### Exercise instructions
Starting at the first line of the records below, transcribe each line exactly, ending with the line that contains "режим дня. Довольно".

::::

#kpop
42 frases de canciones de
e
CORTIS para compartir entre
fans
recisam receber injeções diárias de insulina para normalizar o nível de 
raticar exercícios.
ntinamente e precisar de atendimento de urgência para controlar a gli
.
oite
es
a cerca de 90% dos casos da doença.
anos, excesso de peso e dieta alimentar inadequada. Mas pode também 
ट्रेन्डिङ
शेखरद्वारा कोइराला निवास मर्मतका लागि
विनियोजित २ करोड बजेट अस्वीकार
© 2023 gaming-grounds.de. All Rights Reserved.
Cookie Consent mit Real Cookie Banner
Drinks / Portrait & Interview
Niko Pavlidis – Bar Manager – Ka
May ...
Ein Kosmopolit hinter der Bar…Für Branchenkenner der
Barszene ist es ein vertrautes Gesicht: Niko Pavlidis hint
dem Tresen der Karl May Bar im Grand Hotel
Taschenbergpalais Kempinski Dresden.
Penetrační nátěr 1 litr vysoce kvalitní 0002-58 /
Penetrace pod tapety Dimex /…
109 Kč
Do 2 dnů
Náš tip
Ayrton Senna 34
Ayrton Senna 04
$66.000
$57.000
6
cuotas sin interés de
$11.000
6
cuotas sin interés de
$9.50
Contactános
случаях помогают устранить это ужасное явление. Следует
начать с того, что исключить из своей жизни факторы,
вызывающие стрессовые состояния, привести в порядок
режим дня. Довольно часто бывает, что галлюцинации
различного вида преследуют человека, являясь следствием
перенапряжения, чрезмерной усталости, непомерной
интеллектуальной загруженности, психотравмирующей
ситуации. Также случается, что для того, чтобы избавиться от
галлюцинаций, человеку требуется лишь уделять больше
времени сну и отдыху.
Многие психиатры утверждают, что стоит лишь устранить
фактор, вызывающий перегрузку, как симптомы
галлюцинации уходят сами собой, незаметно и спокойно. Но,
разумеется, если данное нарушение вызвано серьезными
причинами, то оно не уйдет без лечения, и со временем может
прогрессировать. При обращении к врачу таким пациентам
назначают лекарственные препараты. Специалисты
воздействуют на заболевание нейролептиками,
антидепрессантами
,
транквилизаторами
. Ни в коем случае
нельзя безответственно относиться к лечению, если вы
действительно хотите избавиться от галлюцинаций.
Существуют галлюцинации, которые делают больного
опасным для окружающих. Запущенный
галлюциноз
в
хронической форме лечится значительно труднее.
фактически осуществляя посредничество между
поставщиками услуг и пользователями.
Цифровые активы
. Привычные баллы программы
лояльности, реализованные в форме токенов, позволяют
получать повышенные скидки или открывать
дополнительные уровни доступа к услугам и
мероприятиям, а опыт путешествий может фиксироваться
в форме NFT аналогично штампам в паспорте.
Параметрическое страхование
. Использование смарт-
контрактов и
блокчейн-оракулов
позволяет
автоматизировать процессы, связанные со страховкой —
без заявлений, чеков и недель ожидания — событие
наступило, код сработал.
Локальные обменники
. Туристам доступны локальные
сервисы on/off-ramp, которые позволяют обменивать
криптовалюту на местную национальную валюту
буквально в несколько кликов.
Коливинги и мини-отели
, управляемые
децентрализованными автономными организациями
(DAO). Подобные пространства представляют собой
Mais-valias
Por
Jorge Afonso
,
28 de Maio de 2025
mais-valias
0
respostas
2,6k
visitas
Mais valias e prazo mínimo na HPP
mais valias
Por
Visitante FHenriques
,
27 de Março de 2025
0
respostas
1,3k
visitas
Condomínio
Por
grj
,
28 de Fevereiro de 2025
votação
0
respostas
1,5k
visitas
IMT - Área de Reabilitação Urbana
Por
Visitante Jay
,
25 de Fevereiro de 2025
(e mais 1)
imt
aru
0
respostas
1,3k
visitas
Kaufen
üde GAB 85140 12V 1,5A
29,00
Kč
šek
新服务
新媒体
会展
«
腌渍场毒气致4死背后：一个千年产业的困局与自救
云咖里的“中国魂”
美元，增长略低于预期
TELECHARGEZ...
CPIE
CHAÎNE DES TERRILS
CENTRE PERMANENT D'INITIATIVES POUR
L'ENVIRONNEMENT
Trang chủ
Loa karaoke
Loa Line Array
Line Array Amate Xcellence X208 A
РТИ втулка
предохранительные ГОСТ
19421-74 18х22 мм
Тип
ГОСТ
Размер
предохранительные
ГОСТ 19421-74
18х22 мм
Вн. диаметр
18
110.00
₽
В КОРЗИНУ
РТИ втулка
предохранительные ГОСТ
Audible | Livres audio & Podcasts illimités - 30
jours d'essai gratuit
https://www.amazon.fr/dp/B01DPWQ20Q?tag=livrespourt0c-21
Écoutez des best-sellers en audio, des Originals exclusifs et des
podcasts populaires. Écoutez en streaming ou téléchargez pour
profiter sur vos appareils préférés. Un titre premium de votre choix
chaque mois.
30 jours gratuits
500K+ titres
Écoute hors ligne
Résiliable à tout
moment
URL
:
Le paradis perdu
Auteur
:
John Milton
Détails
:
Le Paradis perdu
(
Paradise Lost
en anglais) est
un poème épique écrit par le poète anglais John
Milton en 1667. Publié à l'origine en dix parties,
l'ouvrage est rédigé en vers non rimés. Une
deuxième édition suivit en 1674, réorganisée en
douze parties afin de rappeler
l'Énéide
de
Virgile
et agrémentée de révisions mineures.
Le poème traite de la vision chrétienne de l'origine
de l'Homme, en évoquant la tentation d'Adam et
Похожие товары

::::

### Written answer
#kpop
42 frases de canciones de
e
CORTIS para compartir entre
fans
recisam receber injeções diárias de insulina para normalizar o nível de 
raticar exercícios.
ntinamente e precisar de atendimento de urgência para controlar a gli
.
oite
es
a cerca de 90% dos casos da doença.
anos, excesso de peso e dieta alimentar inadequada. Mas pode também 
ट्रेन्डिङ
शेखरद्वारा कोइराला निवास मर्मतका लागि
विनियोजित २ करोड बजेट अस्वीकार
© 2023 gaming-grounds.de. All Rights Reserved.
Cookie Consent mit Real Cookie Banner
Drinks / Portrait & Interview
Niko Pavlidis – Bar Manager – Ka
May ...
Ein Kosmopolit hinter der Bar…Für Branchenkenner der
Barszene ist es ein vertrautes Gesicht: Niko Pavlidis hint
dem Tresen der Karl May Bar im Grand Hotel
Taschenbergpalais Kempinski Dresden.
Penetrační nátěr 1 litr vysoce kvalitní 0002-58 /
Penetrace pod tapety Dimex /…
109 Kč
Do 2 dnů
Náš tip
Ayrton Senna 34
Ayrton Senna 04
$66.000
$57.000
6
cuotas sin interés de
$11.000
6
cuotas sin interés de
$9.50
Contactános
случаях помогают устранить это ужасное явление. Следует
начать с того, что исключить из своей жизни факторы,
вызывающие стрессовые состояния, привести в порядок
режим дня. Довольно часто бывает, что галлюцинации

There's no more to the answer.